完了したタスクをslackメッセージから削除する

  • boltのclient.chat.updateを使います

  • ここは少し注意が必要かもしれません。過去のslackメッセージを削除する場合、以下の情報が必要です

    • channelId
    • timestamp
    • accessToken
  • タイムスタンプが無いと、updateはメッセージを特定できないようです。なんかmessageIdとか無いの?と思ったんですが、タイムスタンプを使うみたいですね。
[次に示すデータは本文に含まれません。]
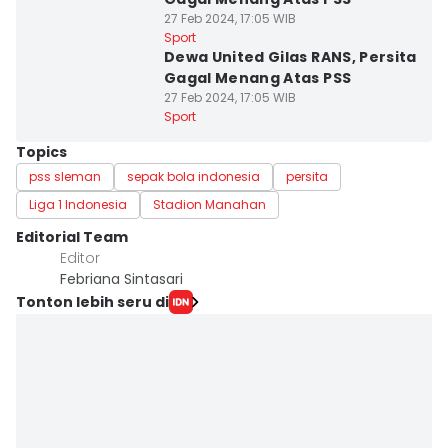
27 Feb 2024, 17:05 WIB
Sport
Dewa United Gilas RANS, Persita
Gagal Menang Atas PSS
27 Feb 2024, 17:05 WIB
Sport
Topics
pss sleman
sepak bola indonesia
persita
Liga 1 Indonesia
Stadion Manahan
Editorial Team
Editor
Febriana Sintasari
Tonton lebih seru di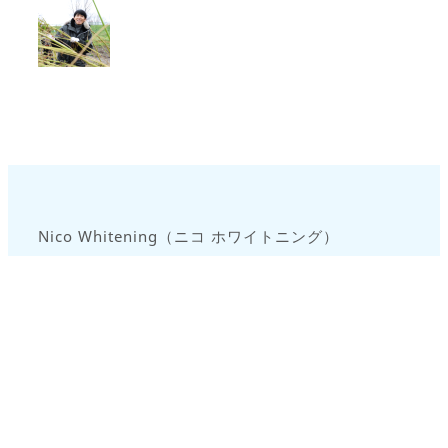
Nico Whitening（ニコ ホワイトニング）
事務所
北海道旭川市5条通11丁目 シュロス5条 504
TEL 0166-56-3893
Facebook
Instagram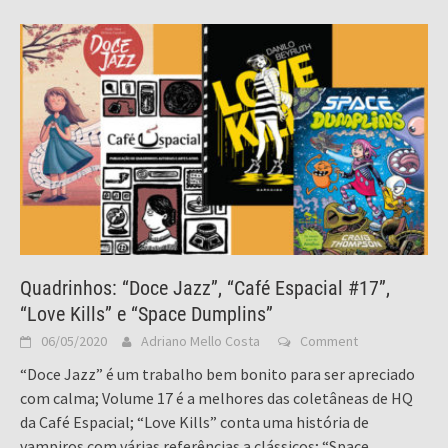
Quadrinhos: “Doce Jazz”, “Café Espacial #17”,
“Love Kills” e “Space Dumplins”
06/05/2020
Adriano Mello Costa
Comment
“Doce Jazz” é um trabalho bem bonito para ser apreciado
com calma; Volume 17 é a melhores das coletâneas de HQ
da Café Espacial; “Love Kills” conta uma história de
vampiros com várias referências a clássicos; “Space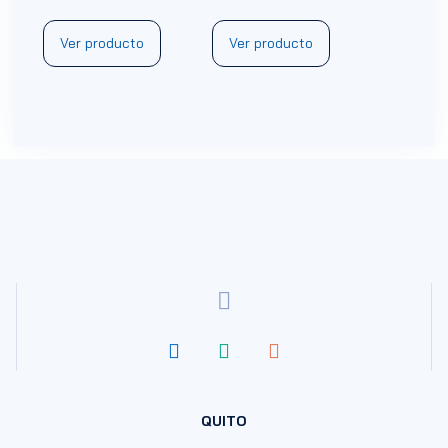
Ver producto
Ver producto
QUITO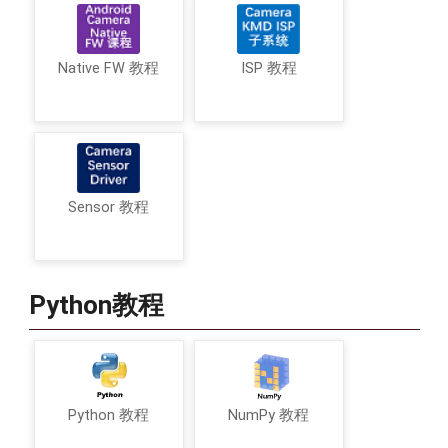
Native FW 教程
ISP 教程
Sensor 教程
Python教程
Python 教程
NumPy 教程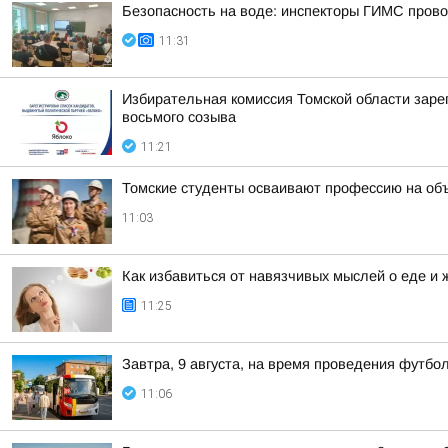
Безопасность на воде: инспекторы ГИМС провод
11:31
Избирательная комиссия Томской области заре
восьмого созыва
11:21
Томские студенты осваивают профессию на об
11:03
Как избавиться от навязчивых мыслей о еде и 
11:25
Завтра, 9 августа, на время проведения футб
11:06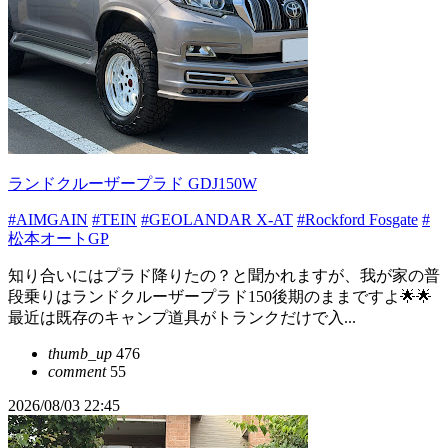
ランドクルーザープラド GDJ150W
#AIMGAIN
#TEIN
#GEOLANDAR X-AT
#Rockford Fosgate
#
松本オートGP
知り合いにはプラド降りたの？と聞かれますが、我が家の普
段乗りはランドクルーザープラド150後期のままですよ🌟🌟
最近は既存のキャンプ道具がトランクだけで入...
thumb_up
476
comment
55
2026/08/03 22:45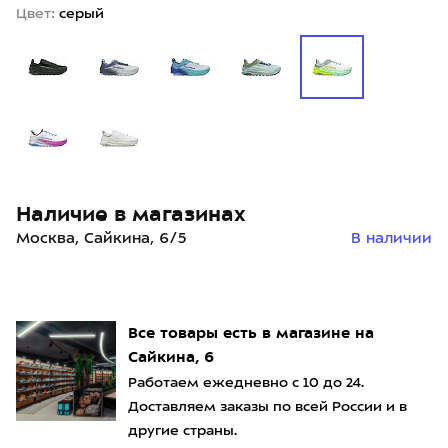
Цвет:
серый
Наличие в магазинах
Москва, Сайкина, 6/5
В наличии
Все товары есть в магазине на
Сайкина, 6
Работаем ежедневно с 10 до 24.
Доставляем заказы по всей России и в
другие страны.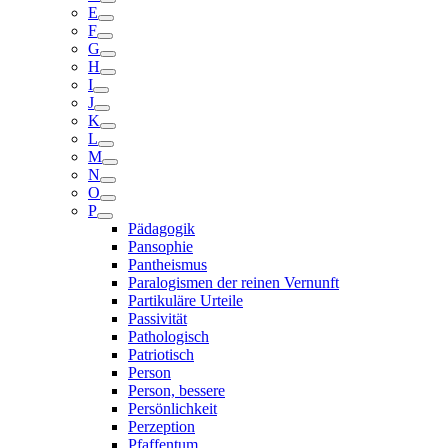
E
F
G
H
I
J
K
L
M
N
O
P
Pädagogik
Pansophie
Pantheismus
Paralogismen der reinen Vernunft
Partikuläre Urteile
Passivität
Pathologisch
Patriotisch
Person
Person, bessere
Persönlichkeit
Perzeption
Pfaffentum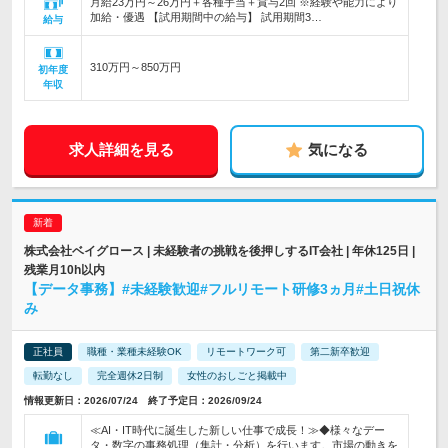
月給23万円～26万円＋各種手当＋賞与2回 ※経験や能力により
加給・優遇 【試用期間中の給与】 試用期間3…
給与
310万円～850万円
初年度
年収
求人詳細を見る
気になる
株式会社ベイグロース | 未経験者の挑戦を後押しするIT会社 | 年休125日 |
残業月10h以内
【データ事務】#未経験歓迎#フルリモート研修3ヵ月#土日祝休
み
正社員
職種・業種未経験OK
リモートワーク可
第二新卒歓迎
転勤なし
完全週休2日制
女性のおしごと掲載中
情報更新日：2026/07/24 終了予定日：2026/09/24
≪AI・IT時代に誕生した新しい仕事で成長！≫◆様々なデー
タ・数字の事務処理（集計・分析）を行います。市場の動きを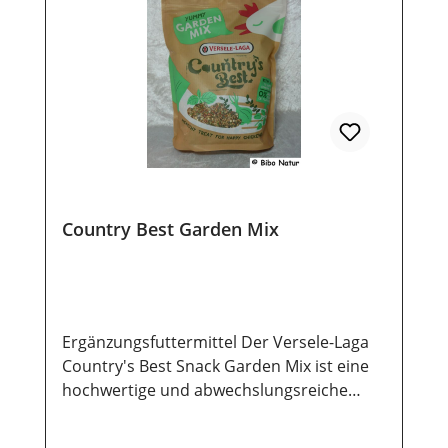
Country Best Garden Mix
Ergänzungsfuttermittel Der Versele-Laga
Country's Best Snack Garden Mix ist eine
hochwertige und abwechslungsreiche
Getreidemischung, die speziell für die
Gesundheit und das Wohlbefinden Ihrer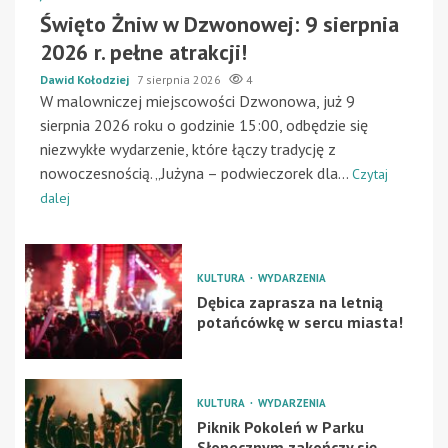
Święto Żniw w Dzwonowej: 9 sierpnia
2026 r. pełne atrakcji!
Dawid Kołodziej
7 sierpnia 2026
4
W malowniczej miejscowości Dzwonowa, już 9
sierpnia 2026 roku o godzinie 15:00, odbędzie się
niezwykłe wydarzenie, które łączy tradycję z
nowoczesnością. „Jużyna – podwieczorek dla...
Czytaj
dalej
KULTURA
WYDARZENIA
Dębica zaprasza na letnią
potańcówkę w sercu miasta!
KULTURA
WYDARZENIA
Piknik Pokoleń w Parku
Słonecznym zakończy się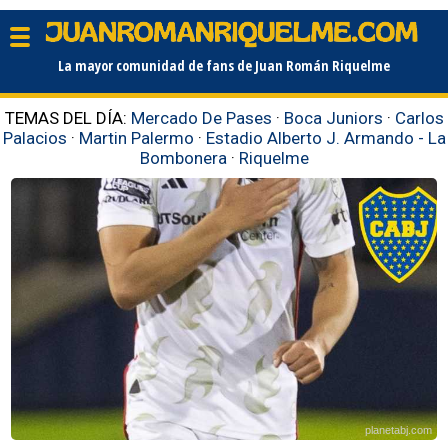
La mayor comunidad de fans de Juan Román Riquelme
TEMAS DEL DÍA:
Mercado De Pases
·
Boca Juniors
·
Carlos
Palacios
·
Martin Palermo
·
Estadio Alberto J. Armando - La
Bombonera
·
Riquelme
planetabj.com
まぁ充分なのかな。

  • ボタンをクリックした時にはメッセージのblockKitが丸ごと送られてくるので、そこから自分が削除したいメッセージを探し出して、更新します

    • blockKitが複雑なメッセージだとTypeScriptでparseするのが大変そうですが、そこは適宜に筋肉(any)で誤魔化しました

自分に割り振られたタスクの一覧を取得する

  • /penpen-listのスラッシュコマンドをフックに、自分宛のタスクを一覧化して送信する機能がありますが、これはまぁ・・・/penpenとほぼ変わらないので割愛します

単体テスト

  • 個人開発なので誰もレビュワーがおらず、不具合が怖いので一応テストはカバレッジ6割ぐらい書いてます。
  • 何の役に立つかわかりませんが、参考までにjestでboltをモックアウトする所だけ書いておきます
import { App } from '@slack/bolt'
jest.mock('@slack/bolt', () => {
  return {
    App: jest.fn().mockImplementation(() => {
      return {
        client: {
          chat: {
            postMessage: jest.fn(),
            update: jest.fn()
          }
        }
      }
    })
  }
})

const app = new App() // あとはモック化されてるので煮るなり焼くなりご自由に
  • ちなみにjestの場合はnode_modulesと同じ階層に__mocks__/@slack/bolt.jsを作って、その中でモックを定義しておけば自動的にモックされるので、明示的にjest.mock()を呼ぶ必要もなく、毎度モックをテストファイル毎に定義し直す必要もなく、簡単です

以上

以上が大体のpenpenの構成です。

  • タスク漏れを防ぎたい
  • 周りを何度も催促して疲れている

そんな方は、ぜひ使ってみてください。